From: "mame (Yusuke Endoh) via ruby-core" <ruby-core@...>
Date: 2023-04-11T09:20:18+00:00
Subject: [ruby-core:113187] [Ruby master Feature#19573] Add Class#singleton_inherited

Issue #19573 has been updated by mame (Yusuke Endoh).


@jeremyevans0 Could you explain the use case?

> This could be used to warn or raise on singleton class creation

Why do you want to warn such a case? (To avoid some performance degeneration?)
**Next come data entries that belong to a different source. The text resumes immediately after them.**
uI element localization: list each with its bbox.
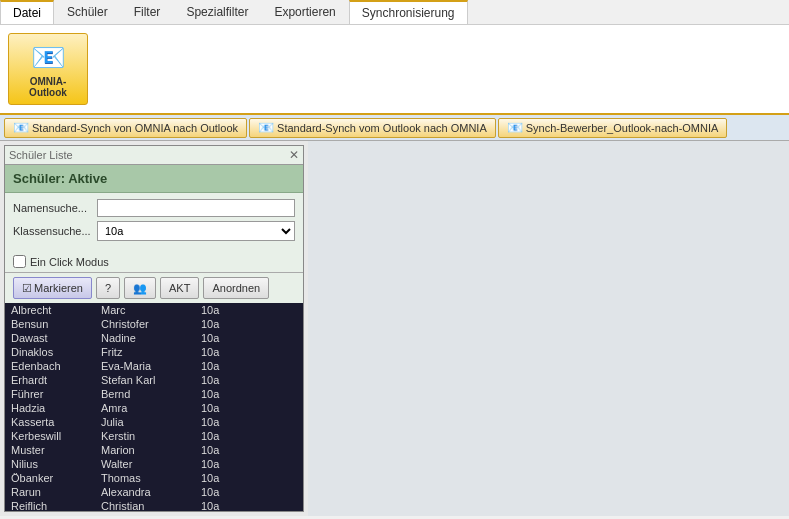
student-class: 10a bbox=[201, 304, 241, 316]
synch-outlook-omnia-label: Standard-Synch vom Outlook nach OMNIA bbox=[277, 122, 487, 134]
student-firstname: Amra bbox=[101, 402, 201, 414]
menu-tab-synchronisierung[interactable]: Synchronisierung bbox=[349, 0, 468, 24]
student-firstname: Thomas bbox=[101, 472, 201, 484]
student-row[interactable]: Albrecht Marc 10a bbox=[5, 303, 303, 317]
synch-icon-3: 📧 bbox=[507, 120, 523, 135]
schueler-panel: Schüler Liste ✕ Schüler: Aktive Namensuc… bbox=[4, 145, 304, 512]
class-search-label: Klassensuche... bbox=[13, 225, 93, 237]
toolbar: 📧 Standard-Synch von OMNIA nach Outlook … bbox=[0, 115, 789, 141]
menu-bar: Datei Schüler Filter Spezialfilter Expor… bbox=[0, 0, 789, 25]
anordnen-button[interactable]: Anordnen bbox=[203, 277, 269, 299]
synch-omnia-to-outlook-btn[interactable]: 📧 Standard-Synch von OMNIA nach Outlook bbox=[4, 118, 247, 138]
ein-click-label: Ein Click Modus bbox=[30, 256, 109, 268]
help-button[interactable]: ? bbox=[96, 277, 120, 299]
help-icon: ? bbox=[105, 282, 111, 294]
student-class: 10a bbox=[201, 500, 241, 511]
student-firstname: Nadine bbox=[101, 332, 201, 344]
anordnen-label: Anordnen bbox=[212, 282, 260, 294]
student-firstname: Walter bbox=[101, 458, 201, 470]
menu-tab-exportieren[interactable]: Exportieren bbox=[261, 0, 348, 24]
student-row[interactable]: Führer Bernd 10a bbox=[5, 387, 303, 401]
panel-form: Namensuche... Klassensuche... 10a 10b 11… bbox=[5, 193, 303, 251]
student-row[interactable]: Rarun Alexandra 10a bbox=[5, 485, 303, 499]
student-class: 10a bbox=[201, 472, 241, 484]
markieren-label: Markieren bbox=[34, 282, 83, 294]
panel-close-button[interactable]: ✕ bbox=[289, 148, 299, 162]
ein-click-checkbox[interactable] bbox=[13, 255, 26, 268]
ribbon: 📧 OMNIA-Outlook bbox=[0, 25, 789, 115]
student-class: 10a bbox=[201, 360, 241, 372]
menu-tab-spezialfilter[interactable]: Spezialfilter bbox=[173, 0, 261, 24]
student-lastname: Bensun bbox=[11, 318, 101, 330]
student-lastname: Dinaklos bbox=[11, 346, 101, 358]
synch-icon-2: 📧 bbox=[258, 120, 274, 135]
outlook-icon: 📧 bbox=[31, 41, 66, 74]
student-lastname: Kerbeswill bbox=[11, 430, 101, 442]
student-row[interactable]: Hadzia Amra 10a bbox=[5, 401, 303, 415]
student-class: 10a bbox=[201, 416, 241, 428]
student-row[interactable]: Erhardt Stefan Karl 10a bbox=[5, 373, 303, 387]
panel-title-label: Schüler Liste bbox=[9, 149, 73, 161]
student-lastname: Öbanker bbox=[11, 472, 101, 484]
student-row[interactable]: Dawast Nadine 10a bbox=[5, 331, 303, 345]
student-class: 10a bbox=[201, 430, 241, 442]
student-row[interactable]: Öbanker Thomas 10a bbox=[5, 471, 303, 485]
action-bar: ☑ Markieren ? 👥 AKT Anordnen bbox=[5, 272, 303, 303]
student-list[interactable]: Albrecht Marc 10a Bensun Christofer 10a … bbox=[5, 303, 303, 511]
student-row[interactable]: Kerbeswill Kerstin 10a bbox=[5, 429, 303, 443]
synch-bewerber-label: Synch-Bewerber_Outlook-nach-OMNIA bbox=[526, 122, 719, 134]
student-row[interactable]: Nilius Walter 10a bbox=[5, 457, 303, 471]
main-content: Schüler Liste ✕ Schüler: Aktive Namensuc… bbox=[0, 141, 789, 516]
student-class: 10a bbox=[201, 332, 241, 344]
student-lastname: Kasserta bbox=[11, 416, 101, 428]
student-firstname: Fritz bbox=[101, 346, 201, 358]
synch-icon-1: 📧 bbox=[13, 120, 29, 135]
name-search-input[interactable] bbox=[97, 199, 295, 217]
student-lastname: Rarun bbox=[11, 486, 101, 498]
student-class: 10a bbox=[201, 458, 241, 470]
student-firstname: Julia bbox=[101, 416, 201, 428]
student-class: 10a bbox=[201, 346, 241, 358]
student-row[interactable]: Reiflich Christian 10a bbox=[5, 499, 303, 511]
student-class: 10a bbox=[201, 374, 241, 386]
akt-button[interactable]: AKT bbox=[160, 277, 199, 299]
search-people-button[interactable]: 👥 bbox=[124, 277, 156, 299]
student-lastname: Nilius bbox=[11, 458, 101, 470]
ribbon-button-label: OMNIA-Outlook bbox=[19, 76, 77, 98]
student-firstname: Christian bbox=[101, 500, 201, 511]
student-row[interactable]: Kasserta Julia 10a bbox=[5, 415, 303, 429]
menu-tab-datei[interactable]: Datei bbox=[0, 0, 54, 24]
student-firstname: Marion bbox=[101, 444, 201, 456]
student-lastname: Edenbach bbox=[11, 360, 101, 372]
people-search-icon: 👥 bbox=[133, 282, 147, 295]
student-row[interactable]: Edenbach Eva-Maria 10a bbox=[5, 359, 303, 373]
panel-section-title: Schüler: Aktive bbox=[5, 165, 303, 193]
student-firstname: Stefan Karl bbox=[101, 374, 201, 386]
omnia-outlook-button[interactable]: 📧 OMNIA-Outlook bbox=[8, 33, 88, 105]
student-row[interactable]: Bensun Christofer 10a bbox=[5, 317, 303, 331]
name-search-label: Namensuche... bbox=[13, 202, 93, 214]
student-firstname: Marc bbox=[101, 304, 201, 316]
student-lastname: Hadzia bbox=[11, 402, 101, 414]
menu-tab-schueler[interactable]: Schüler bbox=[54, 0, 121, 24]
student-class: 10a bbox=[201, 444, 241, 456]
student-lastname: Dawast bbox=[11, 332, 101, 344]
name-search-row: Namensuche... bbox=[13, 199, 295, 217]
student-firstname: Alexandra bbox=[101, 486, 201, 498]
student-firstname: Bernd bbox=[101, 388, 201, 400]
student-class: 10a bbox=[201, 318, 241, 330]
student-lastname: Führer bbox=[11, 388, 101, 400]
synch-bewerber-btn[interactable]: 📧 Synch-Bewerber_Outlook-nach-OMNIA bbox=[498, 118, 728, 138]
right-panel bbox=[308, 141, 789, 516]
student-class: 10a bbox=[201, 486, 241, 498]
student-row[interactable]: Muster Marion 10a bbox=[5, 443, 303, 457]
student-lastname: Reiflich bbox=[11, 500, 101, 511]
markieren-button[interactable]: ☑ Markieren bbox=[13, 277, 92, 299]
class-search-select[interactable]: 10a 10b 11a 11b 12a bbox=[97, 221, 295, 241]
student-firstname: Eva-Maria bbox=[101, 360, 201, 372]
student-class: 10a bbox=[201, 388, 241, 400]
menu-tab-filter[interactable]: Filter bbox=[121, 0, 174, 24]
student-lastname: Erhardt bbox=[11, 374, 101, 386]
student-row[interactable]: Dinaklos Fritz 10a bbox=[5, 345, 303, 359]
synch-outlook-to-omnia-btn[interactable]: 📧 Standard-Synch vom Outlook nach OMNIA bbox=[249, 118, 496, 138]
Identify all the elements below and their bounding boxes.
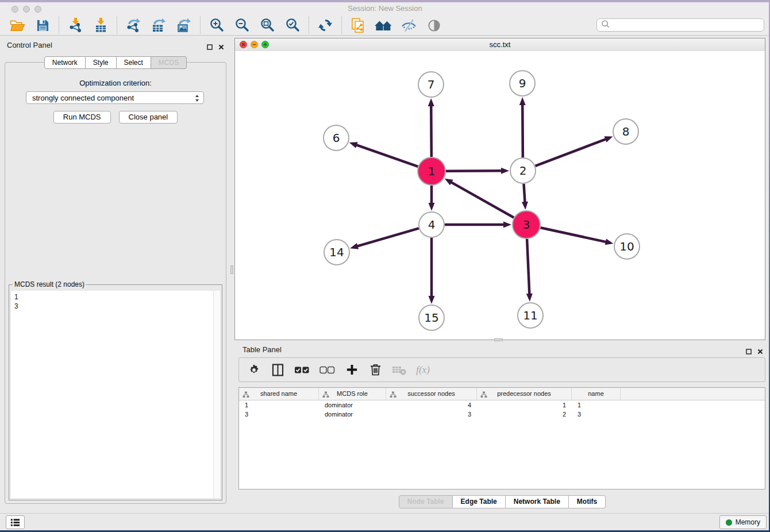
network-document-icon[interactable] [345,16,371,34]
column-header-shared-name[interactable]: shared name [239,388,319,400]
zoom-in-icon[interactable] [204,16,229,34]
table-panel-tabs: Node TableEdge TableNetwork TableMotifs [234,495,770,508]
search-icon [601,20,610,31]
cell-successor-nodes[interactable]: 3 [386,410,477,419]
open-file-icon[interactable] [5,16,30,34]
float-table-panel-icon[interactable] [746,346,752,357]
column-header-successor-nodes[interactable]: successor nodes [386,388,477,400]
window-title: Session: New Session [0,4,770,13]
task-list-icon [9,517,21,528]
search-input[interactable] [610,21,764,30]
optimization-criterion-label: Optimization criterion: [5,79,226,87]
graph-node-label-3: 3 [523,218,530,232]
toolbar-separator [117,17,117,34]
cell-MCDS-role[interactable]: dominator [319,410,386,419]
import-network-icon[interactable] [63,16,88,34]
desktop-edge-top [0,0,770,2]
zoom-fit-icon[interactable] [255,16,280,34]
delete-table-icon-disabled [392,362,406,378]
table-tab-node-table[interactable]: Node Table [399,495,453,508]
mcds-result-area[interactable]: 1 3 [11,291,220,498]
cell-shared-name[interactable]: 1 [239,400,319,410]
create-column-icon[interactable] [345,362,359,378]
network-graph[interactable]: 7968124314101511 [235,51,765,340]
column-hierarchy-icon [390,390,396,400]
column-hierarchy-icon [480,390,487,400]
result-scrollbar[interactable] [213,291,220,498]
horizontal-splitter-handle[interactable] [494,338,503,341]
graph-node-label-6: 6 [333,131,340,145]
column-header-predecessor-nodes[interactable]: predecessor nodes [477,388,572,400]
graph-node-label-15: 15 [424,311,438,325]
criterion-selected-value: strongly connected component [32,94,134,102]
network-canvas[interactable]: 7968124314101511 [235,51,765,340]
graph-node-label-4: 4 [428,218,436,232]
mcds-result-text: 1 3 [11,291,220,313]
cell-name[interactable]: 1 [572,400,621,410]
zoom-out-icon[interactable] [229,16,255,34]
memory-button[interactable]: Memory [719,515,767,529]
network-window-titlebar[interactable]: scc.txt [235,38,765,52]
control-tab-network[interactable]: Network [44,56,86,69]
export-table-icon[interactable] [146,16,171,34]
column-header-name[interactable]: name [572,388,621,400]
float-panel-icon[interactable] [207,42,213,52]
control-tab-mcds[interactable]: MCDS [151,56,187,69]
toolbar-separator [341,17,342,34]
table-panel: Table Panel f(x) shared nameMCDS rolesuc… [234,342,770,511]
control-tab-select[interactable]: Select [117,56,151,69]
main-toolbar [0,16,770,36]
status-bar: Memory [0,513,770,530]
graph-node-label-11: 11 [523,309,537,322]
column-header-MCDS-role[interactable]: MCDS role [319,388,386,400]
unselect-all-columns-icon[interactable] [319,362,335,378]
toggle-column-panel-icon[interactable] [271,362,284,378]
node-table: shared nameMCDS rolesuccessor nodesprede… [238,387,765,489]
close-panel-icon[interactable] [218,42,224,52]
task-history-button[interactable] [6,515,25,529]
eye-icon[interactable] [421,16,446,34]
graph-node-label-2: 2 [519,164,527,178]
table-row[interactable]: 1dominator411 [239,400,765,410]
control-panel: Control Panel NetworkStyleSelectMCDS Opt… [0,36,231,513]
cell-predecessor-nodes[interactable]: 2 [477,410,572,419]
cell-shared-name[interactable]: 3 [239,410,319,419]
zoom-selected-icon[interactable] [280,16,305,34]
export-network-icon[interactable] [121,16,146,34]
cell-successor-nodes[interactable]: 4 [386,400,477,410]
close-panel-button[interactable]: Close panel [119,111,178,124]
select-all-columns-icon[interactable] [294,362,310,378]
graph-node-label-8: 8 [622,125,630,138]
export-image-icon[interactable] [171,16,197,34]
table-tab-motifs[interactable]: Motifs [569,495,606,508]
run-mcds-button[interactable]: Run MCDS [53,111,111,124]
save-session-icon[interactable] [30,16,55,34]
network-window-title: scc.txt [235,40,765,49]
vertical-splitter-handle[interactable] [230,265,233,274]
table-tab-network-table[interactable]: Network Table [506,495,569,508]
column-hierarchy-icon [242,390,249,400]
table-row[interactable]: 3dominator323 [239,410,765,419]
eye-slash-icon[interactable] [396,16,421,34]
table-settings-icon[interactable] [247,362,261,378]
cell-predecessor-nodes[interactable]: 1 [477,400,572,410]
close-table-panel-icon[interactable] [757,346,763,357]
table-tab-edge-table[interactable]: Edge Table [453,495,506,508]
criterion-select[interactable]: strongly connected component [26,91,204,104]
node-table-header: shared nameMCDS rolesuccessor nodesprede… [239,388,765,400]
delete-column-icon[interactable] [368,362,382,378]
mcds-result-title: MCDS result (2 nodes) [13,280,86,288]
table-panel-title: Table Panel [242,345,282,354]
search-box[interactable] [596,18,764,32]
refresh-icon[interactable] [313,16,338,34]
select-stepper-icon [194,94,200,105]
function-builder-icon-disabled: f(x) [416,362,430,378]
toolbar-separator [309,17,309,34]
import-table-icon[interactable] [88,16,113,34]
houses-icon[interactable] [371,16,396,34]
graph-node-label-14: 14 [329,245,344,259]
cell-name[interactable]: 3 [572,410,621,419]
control-tab-style[interactable]: Style [86,56,117,69]
cell-MCDS-role[interactable]: dominator [319,400,386,410]
memory-status-icon [726,519,732,526]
> or modify the instance to change behavior, such as allow optimizations when a singleton class does not exist, but allow fallbacks if it does exist.

AFAIK, it is not visible for a Ruby programmer if a singleton class is "generated" or not. What optimization do you have in mind?

My understanding of the Ruby object model is that every object has a singleton class from the beginning. `class << obj` just retrieves it.
Because a naive implementation that actually makes every object have a singleton class will be slow, it is lazily generated as needed. But I think that it is just a kind of internal optimization, which should be invisible to a Ruby programmer.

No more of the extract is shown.